Lestari duduk di pangkuan Teguh di balkon sambil menikmati pemandangan malam kota Bandung.
“Mas, sampai saat ini aku belum mengerti mengapa dirimu bersedia menikahiku. Padahal Mas tau, aku ini perempuan kotor yang punya anak tanpa ayah?” tanya Lestari kepada Teguh
“Ssssttt, jangan panggil Mas, panggil Papa atuh. Kan kita udah Mamah Papahan.” Jawab Teguh sambil tersenyum
“Jangan bilang kalau kamu perempuan kotor, kamu wanita terhormat seperti wanita lainnya. Adapun kamu pernah terjerumus ke lembah nista itu sudah garis hidup yang harus kita jalani. Begitukan kata Dansatdik juga, waktu kita menghadap. Qodo dan Qodar, Jodo, pati, bagja, cilaka ti Gusti nu Maha Suci.” ujar Teguh
“Ngerti engga, jodo pati bagja cilaka?” tanya Teguh
“Engga, teu naon naon.” Jawab Lestari sambil tertawa kecil, baru itu saja bahasa sunda yang bisa dia ucapkan. Teu naon naon, tidak apa-apa.

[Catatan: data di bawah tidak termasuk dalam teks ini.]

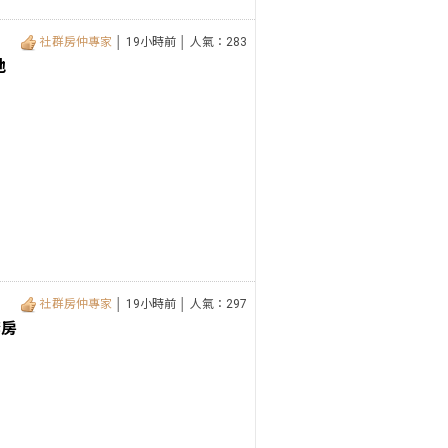
社群房仲專家
│ 19小時前 │ 人氣：283
地
社群房仲專家
│ 19小時前 │ 人氣：297
套房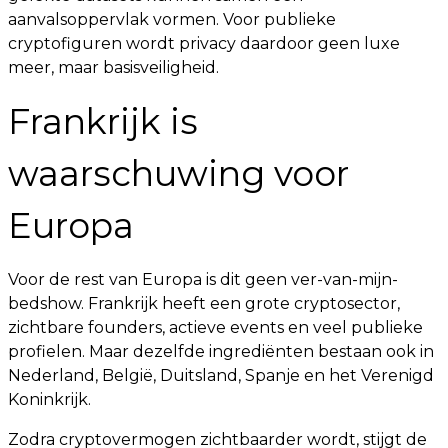
aanvalsoppervlak vormen. Voor publieke
cryptofiguren wordt privacy daardoor geen luxe
meer, maar basisveiligheid.
Frankrijk is
waarschuwing voor
Europa
Voor de rest van Europa is dit geen ver-van-mijn-
bedshow. Frankrijk heeft een grote cryptosector,
zichtbare founders, actieve events en veel publieke
profielen. Maar dezelfde ingrediënten bestaan ook in
Nederland, België, Duitsland, Spanje en het Verenigd
Koninkrijk.
Zodra cryptovermogen zichtbaarder wordt, stijgt de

“Hahaha” Teguh tertawa “Jodoh, kematian, kebahagian, musibah semuanya sudah ditakdirkan Allah. Kita tinggal menjalaninya saja.” Teguh berpanjang lebar
“Aku tau engkau pernah menikah siri dengan anggota pos tentara lalu diserahterimakan ke anggota tentara lainnya. Aku juga tau kalau engkau pernah disekap untuk melayani tamu karena dipaksa anggota Polisi. Aku sudah mendengar hampir semua tentangmu sayangku. Aku sudah berpikir dan menimbang, bukan hanya karena engkau cantik saja aku mau menikahimu. Aku lebih yakin kalau ini takdir kehidupan kita di dunia, aku sudah tau sebagian besar tentangmu, sisanya engkau boleh cerita kalau mau berbagi. Jangan engkau jadikan beban pikiran, masa lalu adalah tetap masa lalu, aku tetap ikhlas menikahimu sayangku. Dan aku berjanji akan membahagiakanmu, jangan lagi ada kesedihan menimpa dirimu.” Ujar Teguh sambil mencium Lestari. Mereka bercumbu di balkon lalu Teguh menggendong Lestari ke dalam. Dan di malam kedua terjadi lebih hebat dari malam pertama. Sudah tidak ada kecanggungan lagi diantara mereka berdua. Keduanya berlomba saling membahagiakan.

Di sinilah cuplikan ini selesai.